6. ' Il a été jugé par la Cour de cassation que, sur le fondement de dispositions relatives aux demandes de reconnaissance de maladie professionnelle similaires à celles visées ci-dessus, seule l’inobservation du délai au cours duquel les parties peuvent accéder au dossier complet et formuler des observations est sanctionnée par l’inopposabilité, à l’égard de l’employeur, de la décision de prise en charge (Civ. 2, 5 juin 2025, 23-11.391).
7. ' En l’espèce, le courrier du 18 décembre 2019 prévoyait une décision à intervenir au plus tard le 2 mars 2020, donc sans engagement sur la date précise qui pouvait se situer après la fin de la première période de consultation s’achevant le 24 février 2020, avant la fin de la période réglementairement prévue pour que la caisse prenne position explicitement sur la déclaration d’accident du travail.

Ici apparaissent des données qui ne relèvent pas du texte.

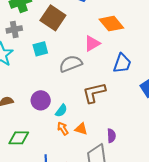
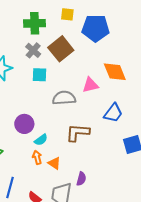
gray cross: (14, 29) -> (33, 50), moved, turned 35

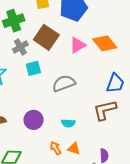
gray cross: (33, 50) -> (20, 47), turned 35
pink triangle: (90, 85) -> (78, 45), moved
brown L-shape: (78, 133) -> (105, 110), moved
cyan semicircle: (41, 140) -> (68, 123), moved, turned 56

Aucun délai minimum n’est imposé par les dispositions réglementaires rappelées ci-dessus, et aucun délai «'suffisant'» n’est imposé par les textes.

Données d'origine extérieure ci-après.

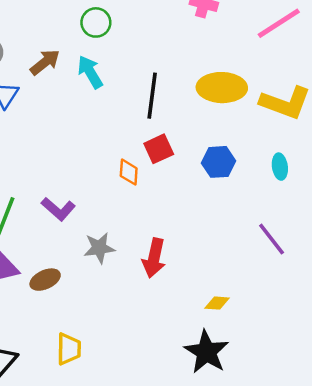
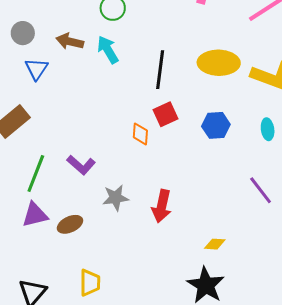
brown arrow: (45, 62) -> (70, 41), turned -128

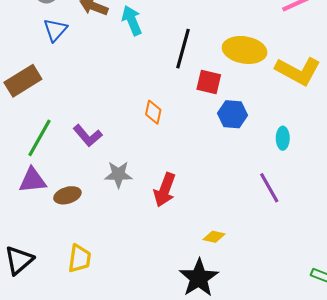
red square: (166, 114) -> (209, 82), moved, turned 30
cyan ellipse: (268, 129) -> (283, 138), moved

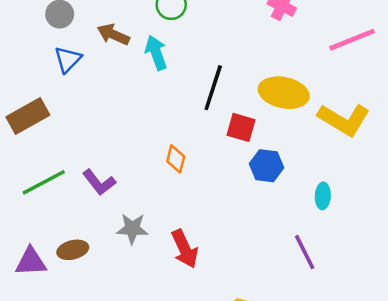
green line: (39, 138) -> (44, 182), turned 30
purple triangle: (33, 180) -> (31, 262), moved
red arrow: (165, 190) -> (185, 249), turned -48

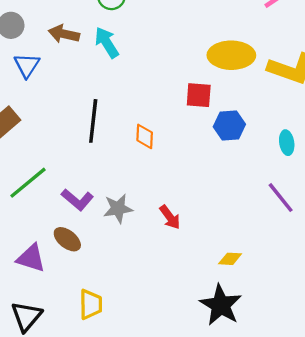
black line: (213, 88) -> (93, 121), moved
purple L-shape: (99, 182) -> (77, 200), moved
red arrow: (185, 249) -> (170, 217), size x0.7
brown ellipse: (73, 250) -> (67, 239), turned 64
purple triangle: (31, 262) -> (31, 258), turned 32

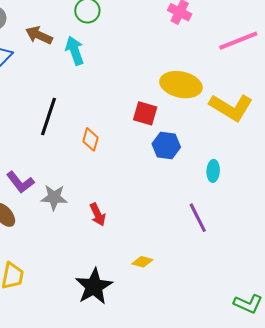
black star: (221, 305) -> (94, 286), moved

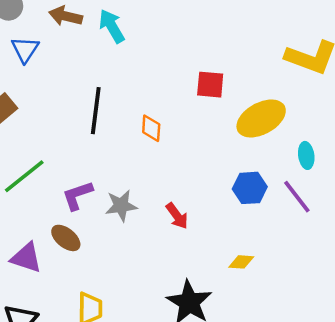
yellow ellipse: (181, 85) -> (261, 119), moved, turned -30
blue hexagon: (166, 146) -> (250, 188), moved
cyan ellipse: (213, 171) -> (306, 155), moved
purple L-shape: (20, 182) -> (77, 195), turned 120

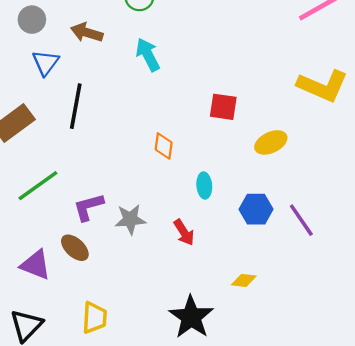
cyan arrow: (112, 26) -> (148, 55), moved
black line: (96, 111) -> (76, 106), moved
yellow ellipse: (261, 119) -> (271, 142), size x0.7
cyan ellipse: (306, 155) -> (204, 185), moved

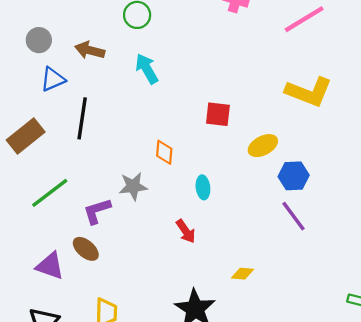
blue triangle: (46, 63) -> (53, 79), turned 32
blue hexagon: (256, 209) -> (294, 176), moved
gray star: (130, 219) -> (133, 186), moved

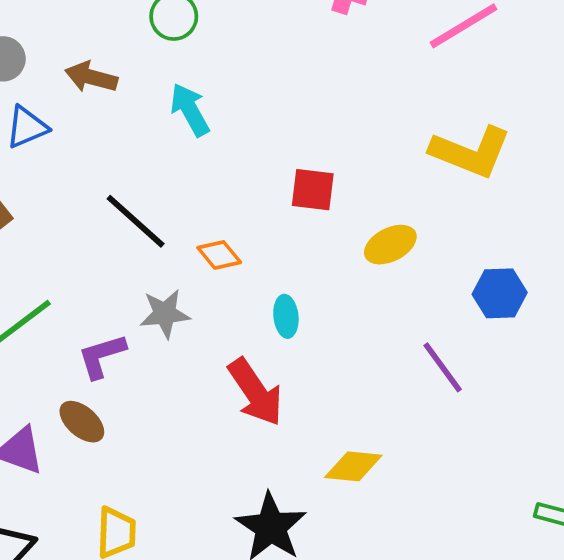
black line: (82, 118) -> (136, 221), moved, turned -57
orange diamond: (164, 152) -> (219, 255), turned -45
blue hexagon: (294, 176) -> (500, 293), moved
red arrow: (186, 231) -> (255, 392), size x1.6
yellow diamond: (242, 274) -> (353, 466), size x1.4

Surtout, l’impossible prise en compte d’observations au cours de la seconde phase de consultation implique une absence de contradictoire de la procédure à partir de la fin du délai de 10 jours francs, garantit la neutralisation du dossier à une date certaine et ne saurait justifier une sanction, non prévue par les dispositions du code de la sécurité sociale, faute de toute atteinte au débat contradictoire mené avant cette date de neutralisation du dossier et au motif d’une facilité offerte à l’employeur pour connaître le contenu du dossier en son dernier état, sans l’obliger à engager un recours amiable. A cet égard, l’association ne conteste pas le fait que, ainsi que l’expose la [6], l’employeur utilisant le téléservice QRP reçoit une notification en cas d’observations de son salarié lors de la phase contradictoire et garde la possibilité de télécharger les pièces du dossier jusque trois mois après la décision.
8. ' Sur le fond l’association [5] n’a formulé aucune contestation tenant à la matérialité de l’accident de travail survenu à son salarié. Le recours en inopposabilité de l’association [5] n’est donc pas.3 fondé et le jugement sera infirmé.

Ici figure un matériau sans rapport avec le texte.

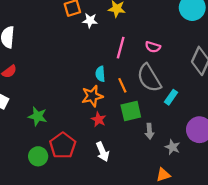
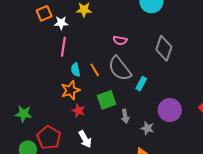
pink line: (121, 48) -> (63, 47), moved
orange line: (122, 85) -> (95, 70), moved

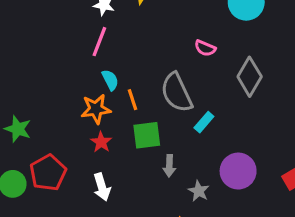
pink semicircle: (120, 40) -> (205, 48), moved
cyan semicircle: (76, 70) -> (110, 80), turned 152
orange line: (95, 70) -> (133, 100), moved

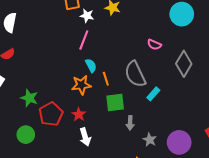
red star: (101, 142) -> (79, 114), moved
purple circle: (238, 171) -> (179, 142), moved
red pentagon: (48, 173) -> (51, 114), moved

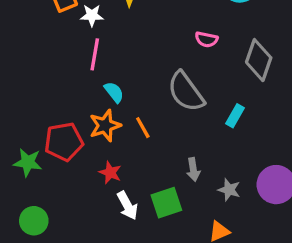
orange line: (106, 79) -> (143, 128), moved
cyan rectangle: (153, 94) -> (235, 116), moved
green square: (115, 103) -> (166, 203), moved
red pentagon: (51, 114) -> (64, 142), moved, turned 30

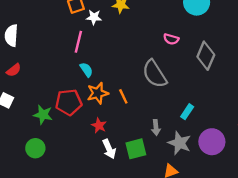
pink line: (95, 54) -> (78, 42), moved
cyan semicircle: (114, 92) -> (86, 70), moved
cyan rectangle: (235, 116) -> (187, 112), moved
gray star: (229, 190) -> (179, 143), size x1.5
green circle: (34, 221) -> (35, 148), moved

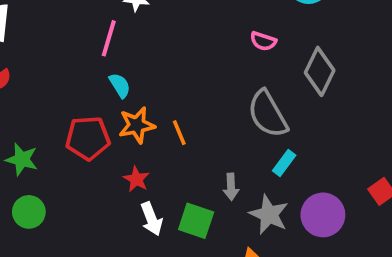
gray semicircle: (155, 74) -> (268, 114), moved
green star: (43, 115) -> (22, 159), moved
green square: (136, 149) -> (196, 221), turned 30

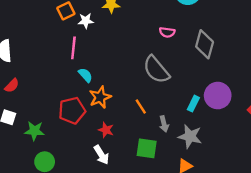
gray semicircle: (268, 114) -> (156, 70), moved
orange line: (179, 133) -> (141, 106), moved
purple circle: (323, 215) -> (218, 96), moved
white arrow: (151, 219) -> (101, 155), moved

La prise en charge sera déclarée opposable à l’employeur et celui-ci sera condamné aux dépens de la première instance et de la procédure d’appel.
PAR CES MOTIFS
La cour, statuant publiquement par arrêt contradictoire, en dernier ressort après en avoir délibéré conformément à la loi,
Infirme en toutes ses dispositions le jugement du pôle social du tribunal judiciaire d’Annecy du 21 décembre 2023 (N° RG 20/353),
Et statuant à nouveau,
Déclare opposable à l’association [5] la prise en charge du 25 février 2020 par la [7] de l’accident du travail de M. [Y] [V] en date du 29 novembre 2019,
Y ajoutant,
Condamne l’association [5] aux dépens de la première instance et de la procédure d’appel.
Prononcé publiquement par mise à disposition de l’arrêt au greffe de la cour, les parties ayant été préalablement avisées dans les conditions prévues au deuxième alinéa de l’article 450 du code de procédure civile.
Signé par M. DELAVENAY, Président et par M. OEUVRAY, Greffier auquel la minute de la décision a été remise par le magistrat signataire.